Something has been weighing heavily on my mind and it is something I must get off my chest. I have seen some things on other blogs and thought I would put a "disclaimer" here as well. It probably should be understood but in case it is not I just want to put it out there.
I started this blog for me. I started this blog because I felt I needed some place to dump all my feelings, good and bad. I needed some where to vent, to express, and to let go so as to not drive all my family and friends away or make my husband run screaming in the other direction. This is MY sanctuary. This is where I can go and be accepted no matter what crazy things I have going on in my head. Some times you may not understand those feelings. Sometimes you may not agree with those feelings. Sometimes you may think I have lost my mind (I wonder this myself at times). But I do not require that you agree with everything in order to read my blog. I do require you come here with an open mind and knowing that I am going through a very difficult time. I have had things happen to me that I do not wish on my worst enemy. I come here to release all of my frustrations and to let go of my anger, my fear. I come here to talk about my hopes and dreams. If I say things that hurt your feelings or upset you please know that it is never my intention to do so. I put it here so I can leave it here. I f you tell me you are having a baby I may come here and talk about how I hate it. How it makes me angry. Sometimes it may sound like it is directed at you but it is directed at how hurt I am for myself and my longing, yearning and deep desire to have a baby. I do it here so that IRL I can be a "normal" person. I can smile and say "congratulations". If you say something to me such as "maybe you just relax" or "miscarriage is God's way of taking care of a baby that would not have been healthy" or "have you thought about adoption", "I have a friend of a friend that tried xyz maybe you should too". I come here to talk about how ridiculous and hurtful those comments were. I talk about them being stupid and insensitive because IRL I know most people have no intention of hurting my feelings or being insensitive. I know you want to offer support but really do not know how. So I come here and dump.

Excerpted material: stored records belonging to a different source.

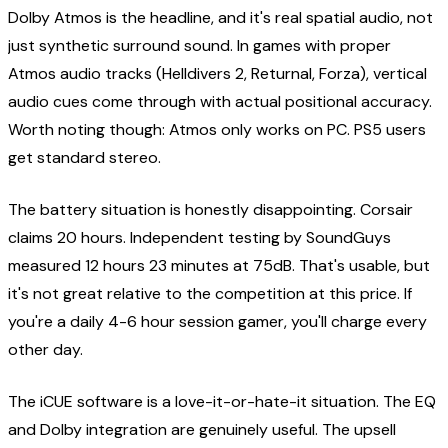
Dolby Atmos is the headline, and it's real spatial audio, not
just synthetic surround sound. In games with proper
Atmos audio tracks (Helldivers 2, Returnal, Forza), vertical
audio cues come through with actual positional accuracy.
Worth noting though: Atmos only works on PC. PS5 users
get standard stereo.
The battery situation is honestly disappointing. Corsair
claims 20 hours. Independent testing by SoundGuys
measured 12 hours 23 minutes at 75dB. That's usable, but
it's not great relative to the competition at this price. If
you're a daily 4-6 hour session gamer, you'll charge every
other day.
The iCUE software is a love-it-or-hate-it situation. The EQ
and Dolby integration are genuinely useful. The upsell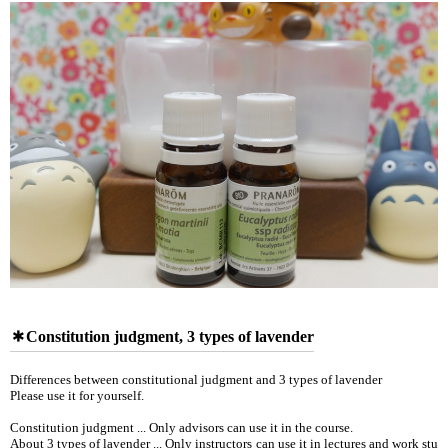
Constitution judgment, 3 types of lavender
Differences between constitutional judgment and 3 types of lavender
Please use it for yourself.
Constitution judgment ... Only advisors can use it in the course.
About 3 types of lavender ... Only instructors can use it in lectures and work stu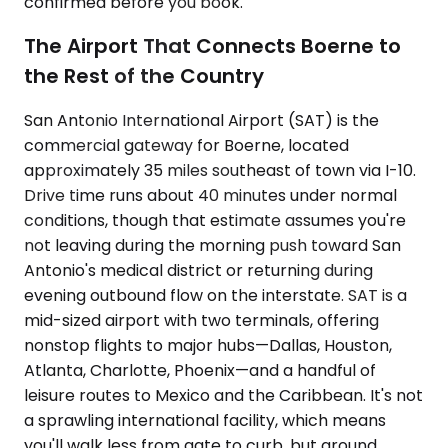
confirmed before you book.
The Airport That Connects Boerne to
the Rest of the Country
San Antonio International Airport (SAT) is the
commercial gateway for Boerne, located
approximately 35 miles southeast of town via I-10.
Drive time runs about 40 minutes under normal
conditions, though that estimate assumes you're
not leaving during the morning push toward San
Antonio's medical district or returning during
evening outbound flow on the interstate. SAT is a
mid-sized airport with two terminals, offering
nonstop flights to major hubs—Dallas, Houston,
Atlanta, Charlotte, Phoenix—and a handful of
leisure routes to Mexico and the Caribbean. It's not
a sprawling international facility, which means
you'll walk less from gate to curb, but ground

Please know that if you see these things it is not meant to hurt it is meant to heal...me. I am truly from the bottom of my heart sorry if I have ever or will ever hurt someones feelings. That is NEVER my intention. There are many follow up posts that should have been written or happy posts that should have talked about the great things you have said or did but they are not because I come here to get support and try to figure out the things that bother me. I don't say anything to you directly because most of the time I know in my heart that I am sensitive due to circumstances beyond my control. I know your (most of you)intentions are good so please know that mine are as well.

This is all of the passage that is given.